The hald problem received more attention, but actually it was an easy one. I should have sent a fix couple of weeks ago, but I all this time I hoped to fix the Oops RSN and send both. The Oops was caused by an attempt to call put_disk from ub_disconnect(), which pulled the rug from under the upper layers. My first reaction was to move it to ub_cleanup, which is a refcounted tail destructor, similar to scsi_disk_put. However, immediately I started to doubt that it was sufficiently bulletproof. The ub_cleanup is called from the release method, right? So, the release is not done at the time yet, structures are still in place. How doing put_disk there is any better than doing it from a disconnect? The whole construct rides on an assumption that nobody tries to do anything to the device (like an open) between the return of the release method and the teardown of all structures in the block device layer. And I just did not trust that to work and be race free.

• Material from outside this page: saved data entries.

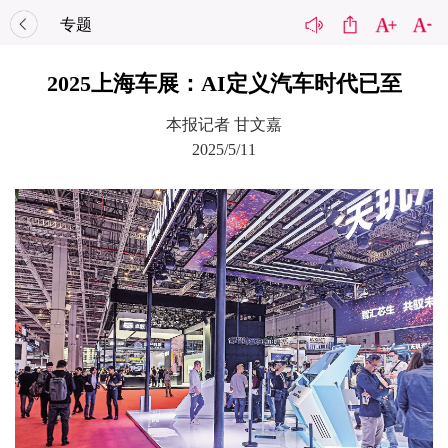
专题
2025上海车展：AI定义汽车时代已至
本报记者 甘文嘉
2025/5/11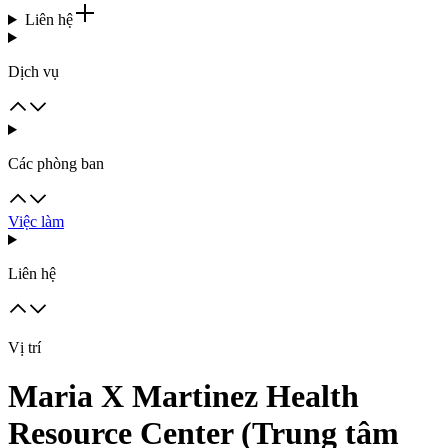
Liên hệ
Dịch vụ
Các phòng ban
Việc làm
Liên hệ
Vị trí
Maria X Martinez Health
Resource Center (Trung tâm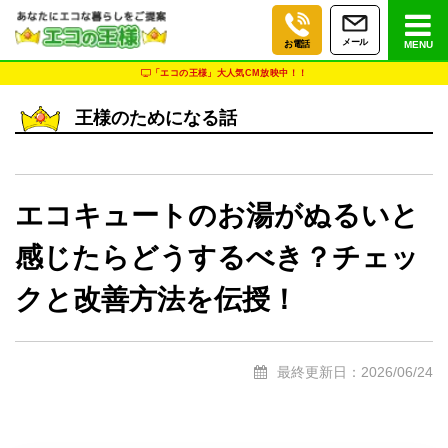
メール
お電話
MENU
「エコの王様」大人気CM放映中！！
王様のためになる話
エコキュートのお湯がぬるいと
感じたらどうするべき？チェッ
クと改善方法を伝授！
最終更新日：2026/06/24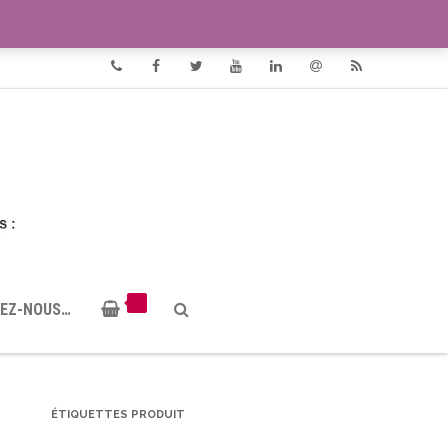
VIDÉOS
DOCUMENTS PDF
Phone
Facebook
Twitter
Youtube
Linkedin
Email
RSS
EZ-NOUS…
ÉTIQUETTES PRODUIT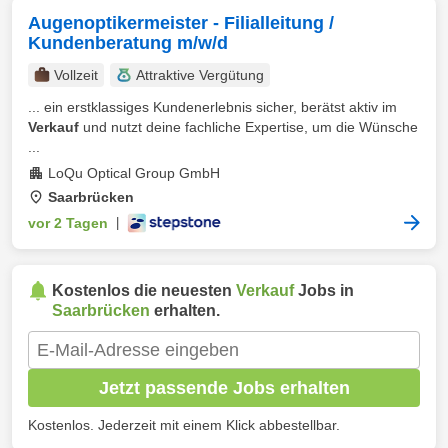
Augenoptikermeister - Filialleitung /
Kundenberatung m/w/d
Vollzeit
Attraktive Vergütung
... ein erstklassiges Kundenerlebnis sicher, berätst aktiv im
Verkauf
und nutzt deine fachliche Expertise, um die Wünsche
...
LoQu Optical Group GmbH
Saarbrücken
vor 2 Tagen
|
Kostenlos die neuesten
Verkauf
Jobs in
Saarbrücken
erhalten.
Jetzt passende Jobs erhalten
Kostenlos. Jederzeit mit einem Klick abbestellbar.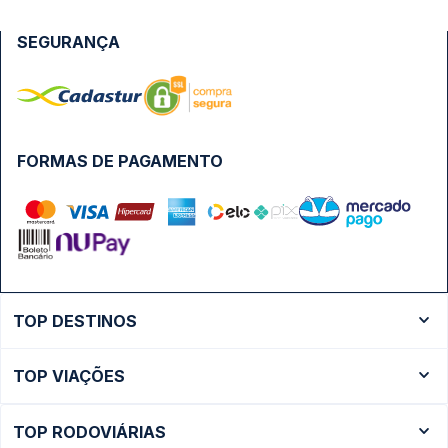
SEGURANÇA
FORMAS DE PAGAMENTO
TOP DESTINOS
Ônibus Rio de Janeiro
TOP VIAÇÕES
Ônibus São Paulo
Passagens Cometa
Ônibus Brasília
TOP RODOVIÁRIAS
Passagens Gontijo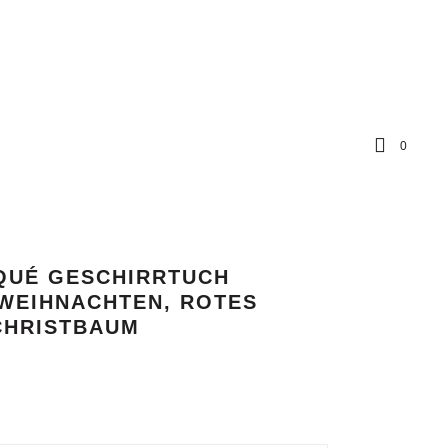
0
QUÉ GESCHIRRTUCH
 WEIHNACHTEN, ROTES
CHRISTBAUM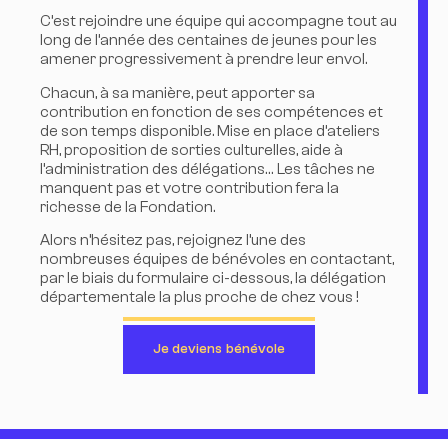
C’est rejoindre une équipe qui accompagne tout au
long de l’année des centaines de jeunes pour les
amener progressivement à prendre leur envol.
Chacun, à sa manière, peut apporter sa
contribution en fonction de ses compétences et
de son temps disponible. Mise en place d’ateliers
RH, proposition de sorties culturelles, aide à
l’administration des délégations… Les tâches ne
manquent pas et votre contribution fera la
richesse de la Fondation.
Alors n’hésitez pas, rejoignez l’une des
nombreuses équipes de bénévoles en contactant,
par le biais du formulaire ci-dessous, la délégation
départementale la plus proche de chez vous !
Je deviens bénévole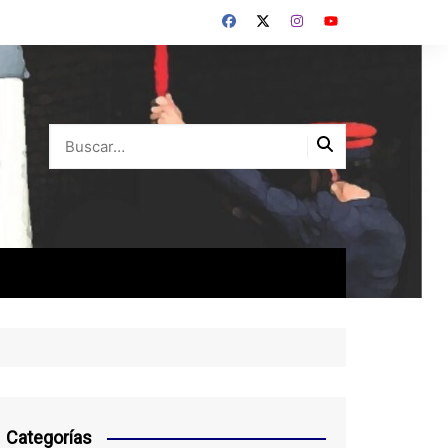
Categorías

Instead of doing the obvious, I sat and scoped an implementation where disk was never released, ever. Just its geometry was changing when media was pulled or devices were disconnected. Rock solid. However, the result was messy. First, I had to create states for the whole device, with a lot of confusion over what states are needed and what to do with them. Second, initialization had to be refactored into sendmail-ish mess, because now sometimes I received a fresh ub_dev with no disk, and sometimes a previously owned one with disk preallocated. And third, I had to copy the code to force a partition rescan from dasd.c. When I did that I understood that I went too far, quickly moved put_disk to ub_cleanup and sent a patch to Greg.
The result was two weeks of angry Rawhide users. Sometimes I'm wondering what is wrong with me? Maybe I should start a second career in real estate.